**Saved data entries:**

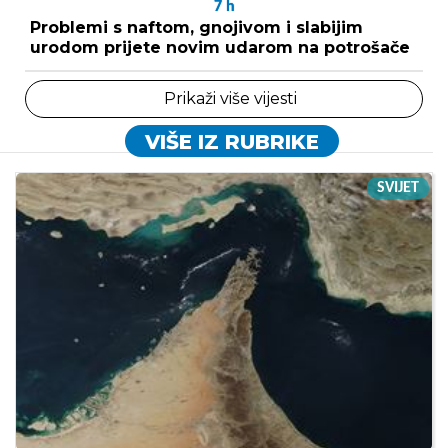
7
h
Problemi s naftom, gnojivom i slabijim
urodom prijete novim udarom na potrošače
Prikaži više vijesti
VIŠE IZ RUBRIKE
SVIJET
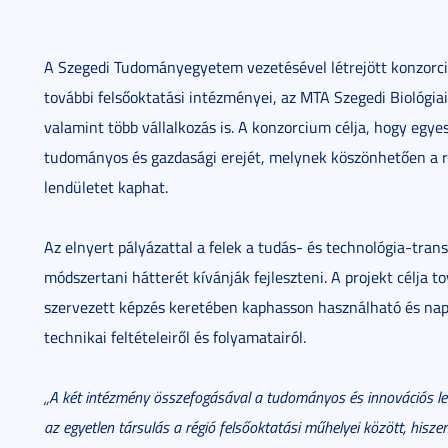
A Szegedi Tudományegyetem vezetésével létrejött konzor
további felsőoktatási intézményei, az MTA Szegedi Biológia
valamint több vállalkozás is. A konzorcium célja, hogy egyes
tudományos és gazdasági erejét, melynek köszönhetően a ré
lendületet kaphat.
Az elnyert pályázattal a felek a tudás- és technológia-transz
módszertani hátterét kívánják fejleszteni. A projekt célja
szervezett képzés keretében kaphasson használható és napr
technikai feltételeiről és folyamatairól.
„A két intézmény összefogásával a tudományos és innovációs le
az egyetlen társulás a régió felsőoktatási műhelyei között, hisz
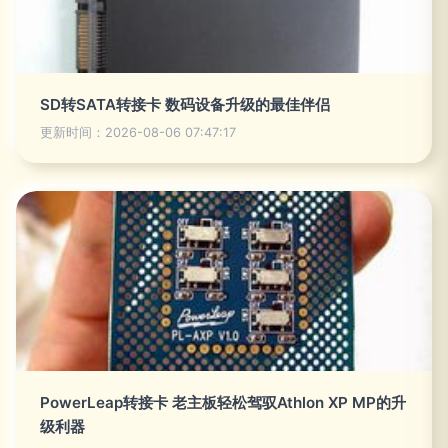
SD转SATA转接卡 数码设备升级的最佳伴侣
更新时间：2026-08-06 07:47:17
PowerLeap转接卡 老主板轻松驾驭Athlon XP MP的升
级利器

**Task to complete:** Transcribe the records above exactly, skipping pictures.

**Solution to this task:**
7
h
Problemi s naftom, gnojivom i slabijim
urodom prijete novim udarom na potrošače
Prikaži više vijesti
VIŠE IZ RUBRIKE
SVIJET
A Szegedi Tudományegyetem vezetésével létrejött konzor
további felsőoktatási intézményei, az MTA Szegedi Biológia
valamint több vállalkozás is. A konzorcium célja, hogy egyes
tudományos és gazdasági erejét, melynek köszönhetően a ré
lendületet kaphat.
Az elnyert pályázattal a felek a tudás- és technológia-transz
módszertani hátterét kívánják fejleszteni. A projekt célja
szervezett képzés keretében kaphasson használható és napr
technikai feltételeiről és folyamatairól.
„A két intézmény összefogásával a tudományos és innovációs le
az egyetlen társulás a régió felsőoktatási műhelyei között, hisz
SD转SATA转接卡 数码设备升级的最佳伴侣
更新时间：2026-08-06 07:47:17
PowerLeap转接卡 老主板轻松驾驭Athlon XP MP的升
级利器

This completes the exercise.